All the lines below need to be transcribed exactly. Pictures get left out.
[Opening RECORDS section]
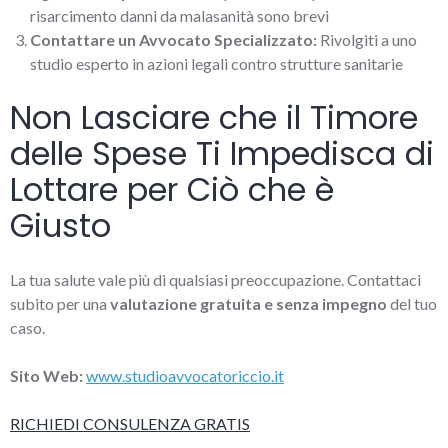
risarcimento danni da malasanità sono brevi
Contattare un Avvocato Specializzato:
Rivolgiti a uno
studio esperto in azioni legali contro strutture sanitarie
Non Lasciare che il Timore
delle Spese Ti Impedisca di
Lottare per Ciò che è
Giusto
La tua salute vale più di qualsiasi preoccupazione. Contattaci
subito per una
valutazione gratuita e senza impegno
del tuo
caso.
Sito Web:
www.studioavvocatoriccio.it
RICHIEDI CONSULENZA GRATIS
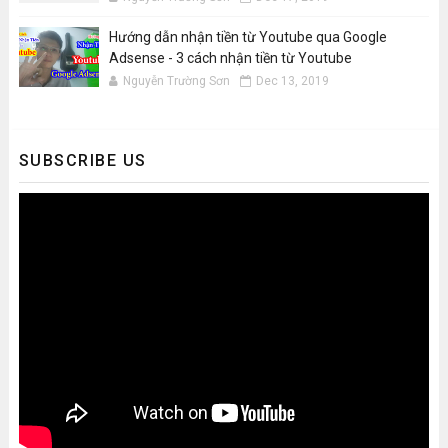
Hướng dẫn nhận tiền từ Youtube qua Google
Adsense - 3 cách nhận tiền từ Youtube
Nguyễn Trường Sơn
Dec 13, 2019
SUBSCRIBE US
[Closing RECORDS section]
RESPONSE AREA
risarcimento danni da malasanità sono brevi
Contattare un Avvocato Specializzato:
Rivolgiti a uno
studio esperto in azioni legali contro strutture sanitarie
Non Lasciare che il Timore
delle Spese Ti Impedisca di
Lottare per Ciò che è
Giusto
La tua salute vale più di qualsiasi preoccupazione. Contattaci
subito per una
valutazione gratuita e senza impegno
del tuo
caso.
Sito Web:
www.studioavvocatoriccio.it
RICHIEDI CONSULENZA GRATIS
Hướng dẫn nhận tiền từ Youtube qua Google
Adsense - 3 cách nhận tiền từ Youtube
Nguyễn Trường Sơn
Dec 13, 2019
SUBSCRIBE US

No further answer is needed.